Transcribed page contents
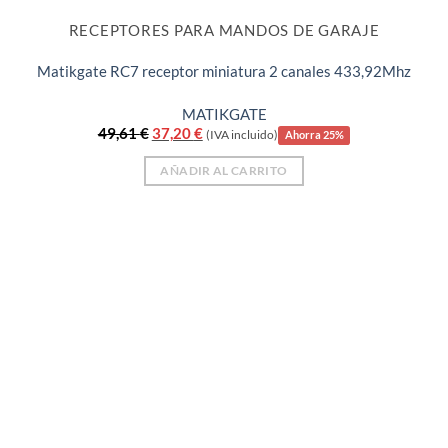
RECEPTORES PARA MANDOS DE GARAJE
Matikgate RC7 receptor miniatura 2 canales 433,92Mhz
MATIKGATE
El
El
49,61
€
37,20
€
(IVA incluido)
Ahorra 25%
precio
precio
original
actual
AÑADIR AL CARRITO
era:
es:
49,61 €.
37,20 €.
---
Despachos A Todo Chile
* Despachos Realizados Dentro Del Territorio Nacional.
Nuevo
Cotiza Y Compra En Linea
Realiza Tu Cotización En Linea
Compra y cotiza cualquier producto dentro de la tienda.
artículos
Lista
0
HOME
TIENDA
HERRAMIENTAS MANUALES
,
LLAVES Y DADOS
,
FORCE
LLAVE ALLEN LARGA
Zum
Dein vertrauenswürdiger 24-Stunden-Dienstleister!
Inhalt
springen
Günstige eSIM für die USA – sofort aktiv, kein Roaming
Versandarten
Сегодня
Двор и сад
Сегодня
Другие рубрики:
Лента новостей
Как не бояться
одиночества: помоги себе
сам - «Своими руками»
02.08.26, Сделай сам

● **What you need to do**:
For each line of the data that includes the word "Linea", return a copy of it.

● **Task answer**:
Cotiza Y Compra En Linea
Realiza Tu Cotización En Linea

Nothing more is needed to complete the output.